Types & Triggers - Reaction Rundown
Contrast Reaction Classification & Triggers
| Type | Mechanism | Onset | Key Symptoms |
|---|---|---|---|
| Anaphylactoid | Pseudoallergic; Mast cell release | <1 hr (often 5-20 min) | Urticaria, angioedema, bronchospasm, hypotension |
| Physiologic (Chemotoxic) | Dose/osmolality-dependent; Direct organ toxicity | Variable | Nausea, vomiting, warmth, vasovagal, CIN, cardiac |
| Delayed | T-cell mediated (Type IV) | >1 hr - 1 wk | Skin rashes (maculopapular). Rare: SJS/TEN |
- Contrast: HOCM > LOCM > IOCM; Ionic > Non-ionic.
- Patient: Asthma, allergies, anxiety, dehydration, renal/cardiac issues.
⭐ Prior contrast reaction: most significant risk factor (future reaction risk ↑ 5-6x).
Risk & Prevention - Shielding Strategies
- Risk Factors:
- Prior moderate/severe contrast reaction (📌 Strongest)

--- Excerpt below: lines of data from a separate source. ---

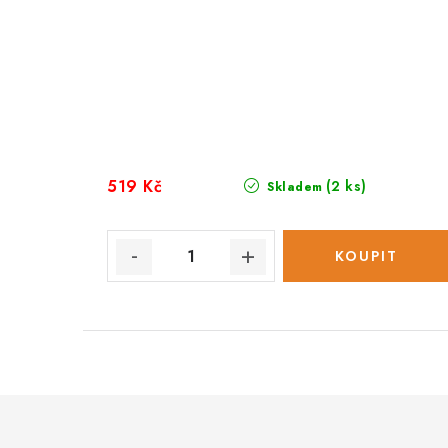
519 Kč
(2 ks)
Skladem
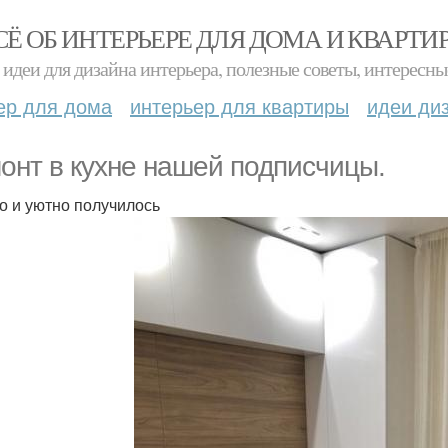
СЁ ОБ ИНТЕРЬЕРЕ ДЛЯ ДОМА И КВАРТИ
идеи для дизайна интерьера, полезные советы, интересны
ер для дома
интерьер для квартиры
идеи ди
онт в кухне нашей подписчицы.
о и уютно получилось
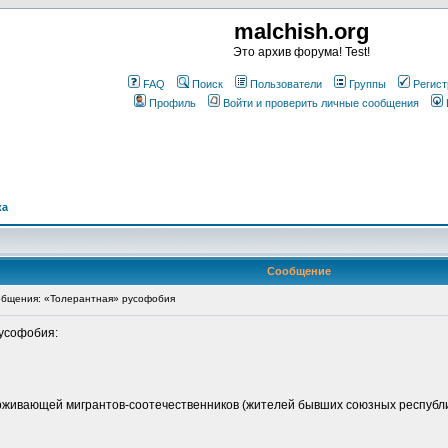
malchish.org
Это архив форума! Test!
FAQ
Поиск
Пользователи
Группы
Регист
Профиль
Войти и проверить личные сообщения
ка
Сообщение
бщения: «Толерантная» русофобия
усофобия:
рживающей мигрантов-соотечественников (жителей бывших союзных республик)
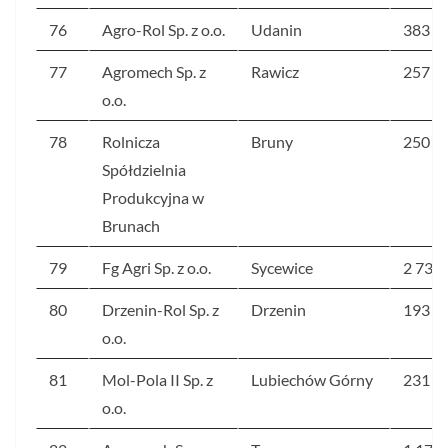
76
Agro-Rol Sp. z o.o.
Udanin
383
77
Agromech Sp. z
Rawicz
257
o.o.
78
Rolnicza
Bruny
250
Spółdzielnia
Produkcyjna w
Brunach
79
Fg Agri Sp. z o.o.
Sycewice
2 732
80
Drzenin-Rol Sp. z
Drzenin
193
o.o.
81
Mol-Pola II Sp. z
Lubiechów Górny
231
o.o.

- Asthma, multiple severe allergies
- Symptomatic cardiac disease
- Meds: β-blockers, NSAIDs, IL-2
- Prevention:
- Identify high-risk patients.
- Use Low-Osmolar (LOCM) or Iso-Osmolar Contrast Media (IOCM).

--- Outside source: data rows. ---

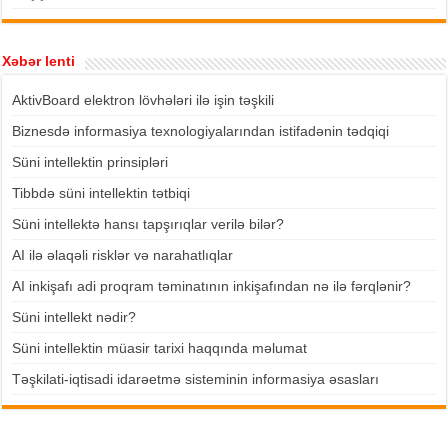
Xəbər lenti
AktivBoard elektron lövhələri ilə işin təşkili
Biznesdə informasiya texnologiyalarından istifadənin tədqiqi
Süni intellektin prinsipləri
Tibbdə süni intellektin tətbiqi
Süni intellektə hansı tapşırıqlar verilə bilər?
AI ilə əlaqəli risklər və narahatlıqlar
AI inkişafı adi proqram təminatının inkişafından nə ilə fərqlənir?
Süni intellekt nədir?
Süni intellektin müasir tarixi haqqında məlumat
Təşkilati-iqtisadi idarəetmə sisteminin informasiya əsasları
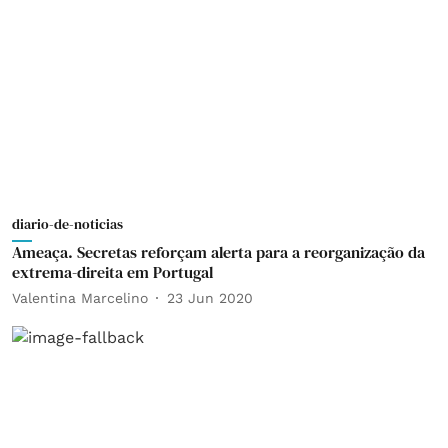
diario-de-noticias
Ameaça. Secretas reforçam alerta para a reorganização da
extrema-direita em Portugal
Valentina Marcelino
23 Jun 2020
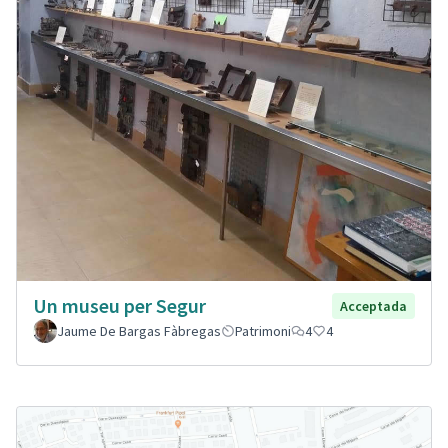
Un museu per Segur
Acceptada
Jaume De Bargas Fàbregas
Patrimoni
4
4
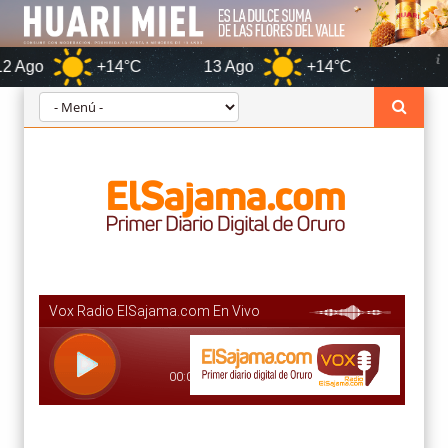
+14°C
13 Ago
+14°C
Oruro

- Premedicate if indicated.
⭐ Prior allergic-like reaction to same class contrast: ~5-6x ↑ risk.
- Premedication:
| Regimen | Drug | Dose | Route | Timing (Pre-Contrast) |
|---|---|---|---|---|
| Oral | Prednisone | 50mg | PO | 13h, 7h, 1h |
| Diphenhydramine | 50mg | PO/IV | 1h | |
| IV (Emerg.) | Hydrocortisone | 200mg (or Methylprednisolone 40mg) | IV | ASAP, then q4h until procedure |
| Diphenhydramine | 50mg | IV | 1h (or ASAP if urgent) |
Mild to Moderate Mayhem - Calming the Storm
- Always First: STOP contrast, ABCDE assessment, Monitor vitals (BP, HR, SpO2, RR), Reassure patient.

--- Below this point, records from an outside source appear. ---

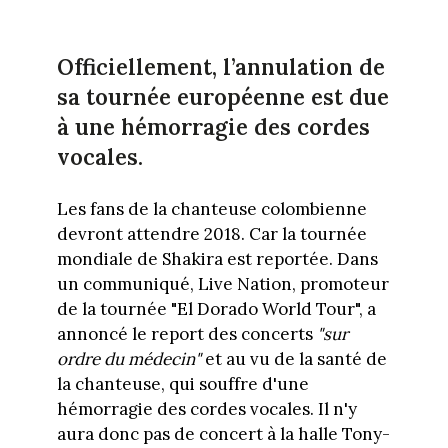
Officiellement, l’annulation de
sa tournée européenne est due
à une hémorragie des cordes
vocales.
Les fans de la chanteuse colombienne
devront attendre 2018. Car la tournée
mondiale de Shakira est reportée. Dans
un communiqué, Live Nation, promoteur
de la tournée "El Dorado World Tour", a
annoncé le report des concerts
"sur
ordre du médecin"
et au vu de la santé de
la chanteuse, qui souffre d'une
hémorragie des cordes vocales. Il n'y
aura donc pas de concert à la halle Tony-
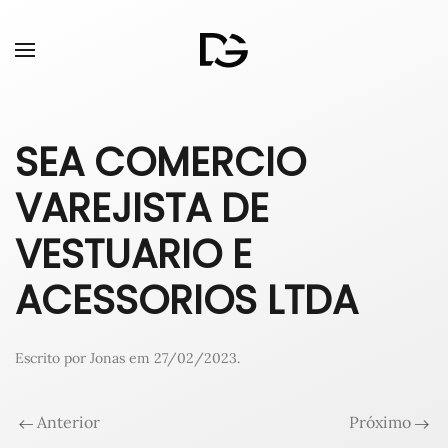
SEA COMERCIO
VAREJISTA DE
VESTUARIO E
ACESSORIOS LTDA
Escrito por
Jonas
em
27/02/2023
.
Anterior
Próximo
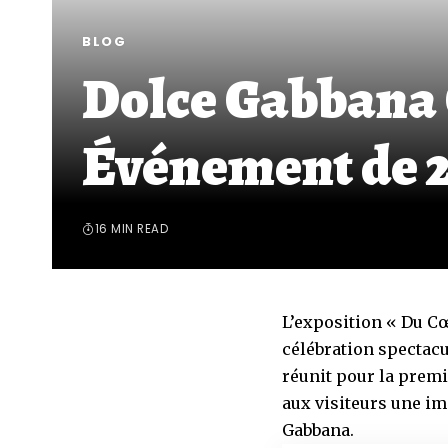
BLOG
Dolce Gabbana 
Événement de 
16 MIN READ
L’exposition « Du C
célébration spectacul
réunit pour la premi
aux visiteurs une i
Gabbana.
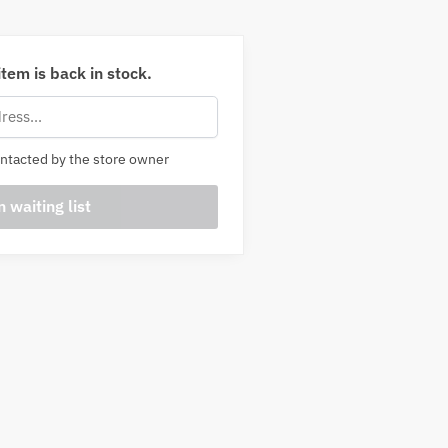
tem is back in stock.
ntacted by the store owner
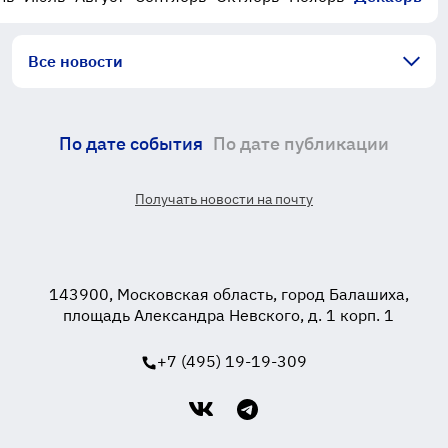
Все новости
По дате события
По дате публикации
Получать новости на почту
143900, Московская область, город Балашиха,
площадь Александра Невского, д. 1 корп. 1
+7 (495) 19-19-309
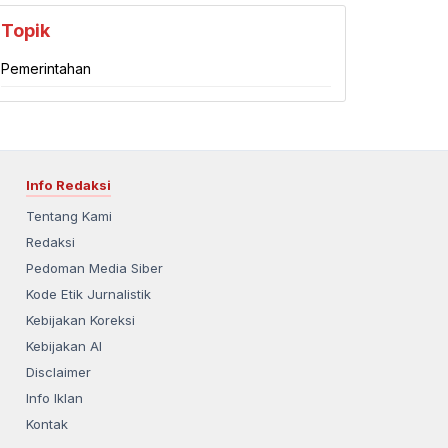
Topik
Pemerintahan
Info Redaksi
Tentang Kami
Redaksi
Pedoman Media Siber
Kode Etik Jurnalistik
Kebijakan Koreksi
Kebijakan AI
Disclaimer
Info Iklan
Kontak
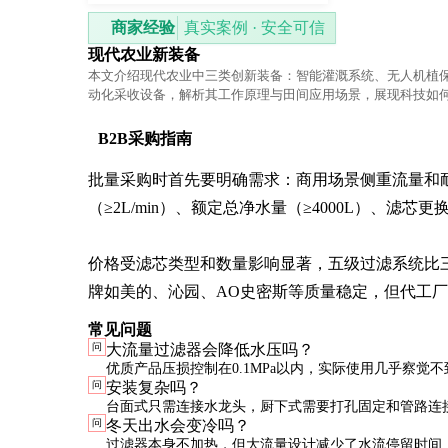
商家经验
真实案例 · 安全可信
现代农业新装备
本文介绍现代农业中三类创新装备：智能灌溉系统、无人机植
动化采收设备，解析其工作原理与田间应用场景，展现科技如
生产效率。
B2B采购指南
批量采购时首先要明确需求：商用场景侧重流量和
（≥2L/min）、额定总净水量（≥4000L）、滤芯更换
价格受滤芯类型和数量影响显著，五级过滤系统比三
牌如美的、沁园、AO史密斯等质量稳定，但代工
常见问题
问
大流量过滤器会降低水压吗？
优质产品压损控制在0.1MPa以内，实际使用几乎察觉
问
安装复杂吗？
化。但滤芯接近寿命末期时，水压会明显下降，这时应
台面式只需连接水龙头，厨下式需要打孔固定和管路连
问
冬天出水会变冷吗？
专业人员安装。自行安装务必确认接口尺寸匹配，并做
过滤器本身不加热，但大流量设计减少了水流停留时间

⭐ Most contrast reactions are non-allergic (anaphylactoid) and occur within 5-20 minutes of injection. Always observe patients during this critical window.
Severe Shock Showdown - Code Red Contrast
Anaphylaxis/severe shock post-contrast. 📌 A.S.A.P. I.M. Epi (Alert, Stop contrast, Airway, Position, IM Epinephrine)
- Immediate:
- Stop contrast. Call for HELP (Code Red).
- Airway: High-flow O₂ (10-15 L/min).
- Position: Supine, legs elevated (if hypotensive).
- Meds:
- Epinephrine IM: Adult 0.3-0.5 mg ($1:1000$ solution). Anterolateral thigh. Repeat q5-15min.
- IV Fluids: Normal Saline 1-2 L rapid bolus.
- Antihistamines: Diphenhydramine 25-50 mg IV/IM + Ranitidine 50 mg IV.
- Corticosteroids: Hydrocortisone 100-200 mg IV (prevents biphasic reaction).
- Bronchodilators: Salbutamol nebulized for wheezing.
- Epinephrine IM: Adult 0.3-0.5 mg ($1:1000$ solution). Anterolateral thigh. Repeat q5-15min.
- Refractory Shock:
- IV Epinephrine infusion: $1:10000$ or $1:100000$ dilution. Start 0.1 mcg/kg/min.
- Glucagon 1-2 mg IV (if on β-blockers).
- ICU transfer.
⭐ IM epinephrine (anterolateral thigh) is first-line for anaphylaxis. Delayed administration ↑ mortality.
High‑Yield Points - ⚡ Biggest Takeaways
- Mild reactions (nausea, urticaria): Observation, antihistamines (e.g., diphenhydramine).
- Moderate reactions (diffuse urticaria, bronchospasm): Oxygen, epinephrine (IM/SC), antihistamines, corticosteroids.
- Severe/Anaphylaxis: ABCDE, epinephrine (IM/IV), IV fluids, oxygen, corticosteroids, H1/H2 blockers.
- Epinephrine is key for anaphylaxis: 0.3-0.5 mg (1:1000) IM for adults.
- Pre-treatment for high-risk: Corticosteroids (e.g., Prednisolone) & antihistamines.
- Key risk factors: Previous reaction, asthma, atopy, cardiac disease.
- Delayed reactions (skin rashes) occur hours-days later; manage symptomatically.